Wer ist scheinselbstständig?

Scheinselbstständigkeit liegt vor, wenn ein sich selber selbständig nennender Auftragnehmer nach objektiven Gesichtspunkten nicht selbständig tätig ist.

Scheinselbstständigkeit lässt sich anhand folgender Fragen überprüfen:

  • Hat der Auftragnehmer nur einen Auftraggeber?
  • Ist der Auftragnehmer an die Weisungen des Auftraggebers gebunden?
  • Kann der Auftragnehmer nicht selber über seine Arbeitszeiten bestimmen?
  • Bestehen seitens des Auftraggebers weitere Kontrollmöglichkeiten, die den Auftragnehmer in seiner Entscheidungsfreiheit einschränken?
  • Muss der Auftragnehmer dem Auftraggeber einen Bericht über seinen Bearbeitungsstand geben?

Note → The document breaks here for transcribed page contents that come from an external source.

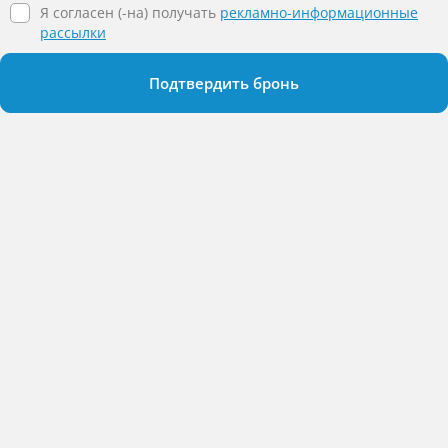
Я согласен (-на) получать
рекламно-информационные
рассылки
Подтвердить бронь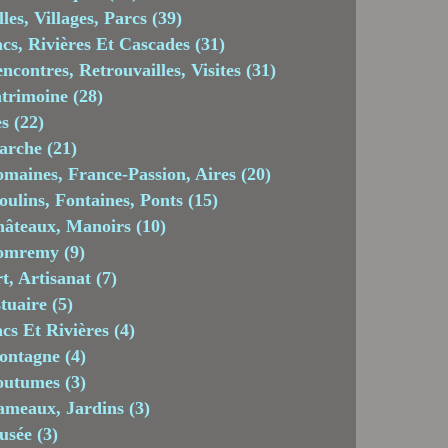
lles, Villages, Parcs
(39)
cs, Rivières Et Cascades
(31)
ncontres, Retrouvailles, Visites
(31)
trimoine
(28)
es
(22)
arche
(21)
maines, France-Passion, Aires
(20)
ulins, Fontaines, Ponts
(15)
âteaux, Manoirs
(10)
omremy
(9)
t, Artisanat
(7)
tuaire
(5)
cs Et Rivières
(4)
ontagne
(4)
outumes
(3)
meaux, Jardins
(3)
usée
(3)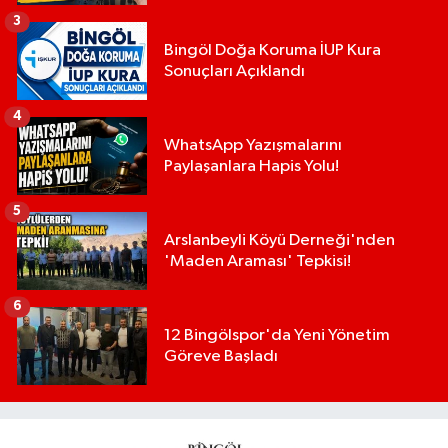
3
Bingöl Doğa Koruma İUP Kura
Sonuçları Açıklandı
4
WhatsApp Yazışmalarını
Paylaşanlara Hapis Yolu!
5
Arslanbeyli Köyü Derneği'nden
'Maden Araması' Tepkisi!
6
12 Bingölspor'da Yeni Yönetim
Göreve Başladı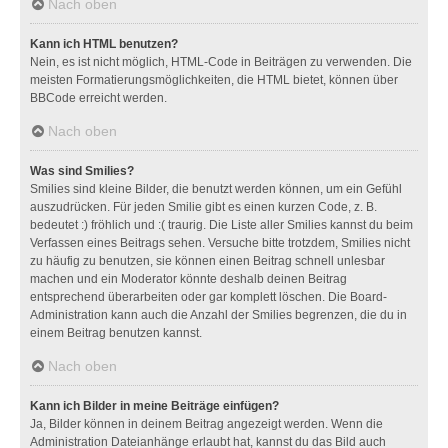
Nach oben
Kann ich HTML benutzen?
Nein, es ist nicht möglich, HTML-Code in Beiträgen zu verwenden. Die
meisten Formatierungsmöglichkeiten, die HTML bietet, können über
BBCode erreicht werden.
Nach oben
Was sind Smilies?
Smilies sind kleine Bilder, die benutzt werden können, um ein Gefühl
auszudrücken. Für jeden Smilie gibt es einen kurzen Code, z. B.
bedeutet :) fröhlich und :( traurig. Die Liste aller Smilies kannst du beim
Verfassen eines Beitrags sehen. Versuche bitte trotzdem, Smilies nicht
zu häufig zu benutzen, sie können einen Beitrag schnell unlesbar
machen und ein Moderator könnte deshalb deinen Beitrag
entsprechend überarbeiten oder gar komplett löschen. Die Board-
Administration kann auch die Anzahl der Smilies begrenzen, die du in
einem Beitrag benutzen kannst.
Nach oben
Kann ich Bilder in meine Beiträge einfügen?
Ja, Bilder können in deinem Beitrag angezeigt werden. Wenn die
Administration Dateianhänge erlaubt hat, kannst du das Bild auch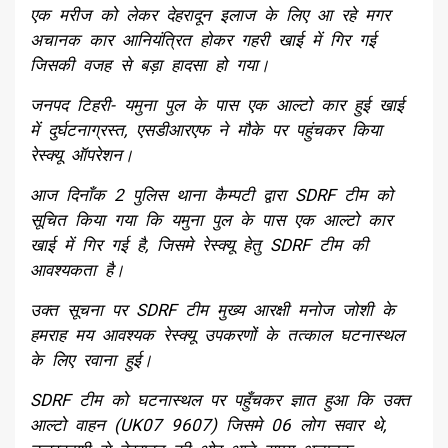
एक मरीज को लेकर देहरादून इलाज के लिए आ रहे मगर
अचानक कार आनियंत्रित होकर गहरी खाई में गिर गई
जिसकी वजह से बड़ा हादसा हो गया।
जनपद टिहरी- यमुना पुल के पास एक आल्टो कार हुई खाई
में दुर्घटनाग्रस्त, एसडीआरएफ ने मौके पर पहुंचकर किया
रेस्क्यू ऑपरेशन।
आज दिनाँक 2 पुलिस थाना कैम्पटी द्वारा SDRF टीम को
सूचित किया गया कि यमुना पुल के पास एक आल्टो कार
खाई में गिर गई है, जिसमे रेस्क्यू हेतु SDRF टीम की
आवश्यकता है।
उक्त सूचना पर SDRF टीम मुख्य आरक्षी मनोज जोशी के
हमराह मय आवश्यक रेस्क्यू उपकरणों के तत्काल घटनास्थल
के लिए रवाना हुई।
SDRF टीम को घटनास्थल पर पहुँचकर ज्ञात हुआ कि उक्त
आल्टो वाहन (UK07 9607) जिसमे 06 लोग सवार थे,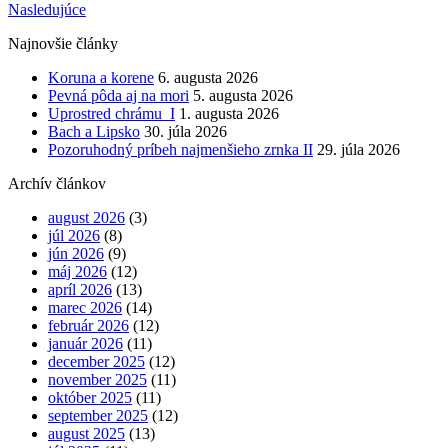
Nasledujúce
v
Najnovšie články
článkoch
Koruna a korene
6. augusta 2026
Pevná pôda aj na mori
5. augusta 2026
Uprostred chrámu I
1. augusta 2026
Bach a Lipsko
30. júla 2026
Pozoruhodný príbeh najmenšieho zrnka II
29. júla 2026
Archív článkov
august 2026
(3)
júl 2026
(8)
jún 2026
(9)
máj 2026
(12)
apríl 2026
(13)
marec 2026
(14)
február 2026
(12)
január 2026
(11)
december 2025
(12)
november 2025
(11)
október 2025
(11)
september 2025
(12)
august 2025
(13)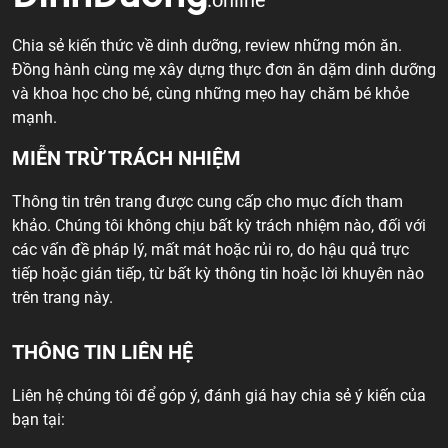
.online
Chia sẻ kiến thức về dinh dưỡng, review những món ăn.
Đồng hành cùng mẹ xây dựng thực đơn ăn dặm dinh dưỡng
và khoa học cho bé, cùng những mẹo hay chăm bé khỏe
mạnh.
MIỄN TRỪ TRÁCH NHIỆM
Thông tin trên trang được cung cấp cho mục đích tham
khảo. Chúng tôi không chịu bất kỳ trách nhiệm nào, đối với
các vấn đề pháp lý, mất mát hoặc rủi ro, do hậu quả trực
tiếp hoặc gián tiếp, từ bất kỳ thông tin hoặc lời khuyên nào
trên trang này.
THÔNG TIN LIÊN HỆ
Liên hệ chúng tôi để góp ý, đánh giá hay chia sẻ ý kiến của
bạn tại:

Werden diese Fragen positiv beantwort, besteht der Verdacht der Scheinselbstständigkeit.

Beispiele:

Eine selbständige Tätigkeit liegt vor, wenn ein Unternehmen einen selbständigen Texter beauftragt, einen Werbetext für den Internetauftritt zu schreiben. Der Text hat neben dem Auftraggeber noch weitere Kunden. Er kann frei entscheiden, ob er den Auftrag annimmt. Ihm obliegt der Entschluss, ob er den Text morgens schreibt oder erst am Nachmittag beginnt. Das Unternehmen kann auch in anderen Bereichen nicht die Entscheidungsfreiheit des Texters eingrenzen.

Die Voraussetzungen der Scheinselbstständigkeit wären gegeben, wenn der Texter in die Organisationsstruktur des Unternehmens eingegliedert wäre. Dies bedeutet, er wäre gegenüber dem Unternehmen weisungsgebunden und müsste sich nach dessen Direktion die Arbeitszeit einteilen.

Wie wird die Scheinselbstständigkeit geprüft?

Für die Prüfung, ob Scheinselbstständigkeit vorliegt, ist die Deutsche Rentenversicherung zuständig. Der Träger der Sozialversicherung nimmt die schriftlichen Vereinbarungen zwischen Auftraggeber und Auftragnehmer unter die Lupe. Interessant für die Prüfer ist, wie sich der berufliche Alltag zwischen Auftraggeber und Auftragnehmer gestaltet.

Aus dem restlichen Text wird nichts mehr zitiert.